I have to confess that many of us have been deeply disappointed. The facts of the Sunanda Pushkar ‘sweat equity’ allotment are very damning. Tharoor’s deep involvement with the Kochi bid was an open secret and even an admitted fact. Delhi society was also fully aware of his liaison with Sunanda — he made the association pretty public — and his proposed marriage to her. She accompanied the Minister on what we presume was an official visit to Assam and there is TV footage of her being welcomed by Chief Minister Tarun Gogoi. There was nothing discreet or distant about the relationship. She was a lady much more than someone Tharoor ‘knew well’.
Under the circumstances, the extremely generous disbursement of free equity worth approximately Rs 70 crore (but whose worth could multiply nearly six times in five years) to Sunanda appears fishy to say the least. Tharoor has claimed that the arrangement owed to her ‘proven expertise’ in marketing and running businesses. It is a claim that appears to be based on unrecognised potential and has drawn derisory responses.
Equally, Tharoor’s suggestion that the attacks on Sunanda are indicative of gender bias has appeared expedient. The awkward conclusion is that cold business logic cannot justify such an incredibly lucrative bonanza for Sunanda. No wonder her denial that she is a ‘proxy’ for the Minister has been greeted with scepticism. Even the Congress has not been convinced that Tharoor and Sunanda are personally linked but professionally detached.
Tharoor has divulged many explosive details about the murkiness of the IPL. His attacks on Lalit Modi have struck a chord and put pressure on the BCCI to take a more direct interest in the business of the tournament. There are strong indications that Tharoor’s intervention may also facilitate the appointment of a professional CEO for IPL.
Likewise, Tharoor’s point about spreading cricket to Kerala is well taken and it is unlikely that Kochi will be deprived of its IPL team.
However, none of this detracts from the fact that Tharoor hasn’t been able to explain Sunanda’s stake in the Kochi team to everyone’s satisfaction.

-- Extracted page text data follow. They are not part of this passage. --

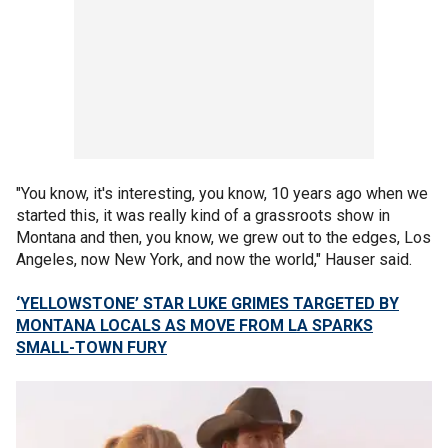
"You know, it's interesting, you know, 10 years ago when we
started this, it was really kind of a grassroots show in
Montana and then, you know, we grew out to the edges, Los
Angeles, now New York, and now the world," Hauser said.
‘YELLOWSTONE’ STAR LUKE GRIMES TARGETED BY
MONTANA LOCALS AS MOVE FROM LA SPARKS
SMALL-TOWN FURY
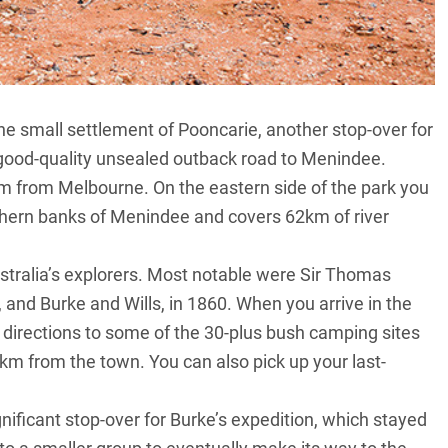
the small settlement of Pooncarie, another stop-over for
 good-quality unsealed outback road to Menindee.
 from Melbourne. On the eastern side of the park you
outhern banks of Menindee and covers 62km of river
tralia’s explorers. Most notable were Sir Thomas
, and Burke and Wills, in 1860. When you arrive in the
r directions to some of the 30-plus bush camping sites
0km from the town. You can also pick up your last-
nificant stop-over for Burke’s expedition, which stayed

As a person well versed in the ways of the world, he was aware that it was the non-disclosure of a friendly loan of £ 373,000 from a colleague that led to the resignation of Peter Mandelson from the British Cabinet in 1996. He may have also been aware that generous salary increases and promotions to his girlfriend Shaha Riza led to the resignation of Paul Wolfowitz as World Bank president in 2007. Tharoor must, in addition, be only too familiar with the nepotism that sullied the record of his former boss, UN Secretary General Kofi Annan.

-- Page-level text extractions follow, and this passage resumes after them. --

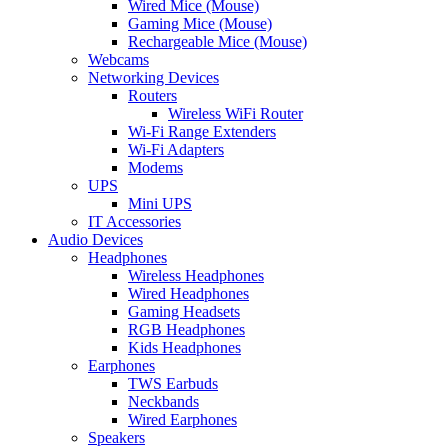
Wired Mice (Mouse)
Gaming Mice (Mouse)
Rechargeable Mice (Mouse)
Webcams
Networking Devices
Routers
Wireless WiFi Router
Wi-Fi Range Extenders
Wi-Fi Adapters
Modems
UPS
Mini UPS
IT Accessories
Audio Devices
Headphones
Wireless Headphones
Wired Headphones
Gaming Headsets
RGB Headphones
Kids Headphones
Earphones
TWS Earbuds
Neckbands
Wired Earphones
Speakers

As an avowed believer in openness, transparency and probity in public life, Tharoor can hardly deny that this is an open and shut case and makes his continuation as a public servant untenable. It can hardly be his case that rectitude is an unworthy Anglo-Saxon ideal or simply a stick to beat Mayawati with.
Tharoor’s predicament should give no joy to those who have yearned for freshness in politics. He had his chance but let human frailties and the air of India cloud his judgement. His unavoidable fall will be celebrated by those who want politics to remain a closed shop. But for letting the side down so badly, he has only his cocksure arrogance to blame. A man who sought ‘new’ politics was brought down because he couldn’t rise above old politics. For the honour of his class he should step down.